Our first objective is to extend the concepts of reliability in order to make it possible to determine also the reliability of systems with states of reduced efficiency. In making the extension, care must be taken that it is done in a theoretically wellfounded and empirically adequate way. Furthermore there must be no violation of the traditional concepts. These conditions will be fulfilled, when we set for the new concepts the following requirements:

1. Failures having a limiting effect on the efficiency of the system are referred to factors which decrease the reliability of the system, but do this to an extent less than the decrease in reliability caused by a failure resulting in total system inoperability.
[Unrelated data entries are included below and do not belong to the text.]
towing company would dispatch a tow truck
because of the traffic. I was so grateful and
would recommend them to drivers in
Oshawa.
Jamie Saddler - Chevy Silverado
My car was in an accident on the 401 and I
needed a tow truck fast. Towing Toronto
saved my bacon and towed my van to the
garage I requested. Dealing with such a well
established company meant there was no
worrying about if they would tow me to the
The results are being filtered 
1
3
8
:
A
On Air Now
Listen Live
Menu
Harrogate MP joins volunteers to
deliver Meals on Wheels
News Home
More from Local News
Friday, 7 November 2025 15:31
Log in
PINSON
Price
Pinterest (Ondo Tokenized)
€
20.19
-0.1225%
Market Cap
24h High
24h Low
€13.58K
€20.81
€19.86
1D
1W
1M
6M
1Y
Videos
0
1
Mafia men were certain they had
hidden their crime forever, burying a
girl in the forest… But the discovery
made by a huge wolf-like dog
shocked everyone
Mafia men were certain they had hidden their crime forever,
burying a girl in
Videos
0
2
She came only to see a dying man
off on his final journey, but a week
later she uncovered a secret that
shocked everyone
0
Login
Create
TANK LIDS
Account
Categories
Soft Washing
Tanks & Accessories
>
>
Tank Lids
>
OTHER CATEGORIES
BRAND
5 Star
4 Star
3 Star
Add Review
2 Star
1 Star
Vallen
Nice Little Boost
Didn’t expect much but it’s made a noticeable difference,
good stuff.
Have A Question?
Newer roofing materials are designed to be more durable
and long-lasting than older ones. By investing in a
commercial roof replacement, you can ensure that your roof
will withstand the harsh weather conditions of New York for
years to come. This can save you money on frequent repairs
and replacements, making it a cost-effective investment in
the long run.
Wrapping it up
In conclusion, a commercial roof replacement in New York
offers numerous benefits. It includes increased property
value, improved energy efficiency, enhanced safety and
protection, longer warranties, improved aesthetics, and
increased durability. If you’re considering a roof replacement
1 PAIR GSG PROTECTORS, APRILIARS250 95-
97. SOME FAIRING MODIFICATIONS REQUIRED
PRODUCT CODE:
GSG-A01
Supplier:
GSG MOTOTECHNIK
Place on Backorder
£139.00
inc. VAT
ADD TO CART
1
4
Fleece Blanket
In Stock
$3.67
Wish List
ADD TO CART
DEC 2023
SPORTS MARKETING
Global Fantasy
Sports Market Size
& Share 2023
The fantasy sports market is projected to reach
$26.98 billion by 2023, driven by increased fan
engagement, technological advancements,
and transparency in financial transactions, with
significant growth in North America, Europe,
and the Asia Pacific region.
Further, the degree of reliability decrease is dependent on the degree of reduction in efficiency: the more serious the consequences of the failure, the greater the decrease in reliability of the system.

2. When the new, more comprehensive concepts of reliability are applied to general systems with many levels of performance, we get empirical interpretations analogical to those which result when the conventional concepts of reliability are applied to ordinary two-stage, operable or inoperable systems.

3. When a two-stage, operable or inoperable system is under consideration the new concepts are in agreement with the traditional concepts of reliability.

4. The mathematical definition of the new concepts remains within the limits of the general mathematical definition of reliability (Gnedenko et al. 1969)

5. The numerical value of reliability can be determined directly from the behaviour of the system, i.e. from the state probabilities of the system.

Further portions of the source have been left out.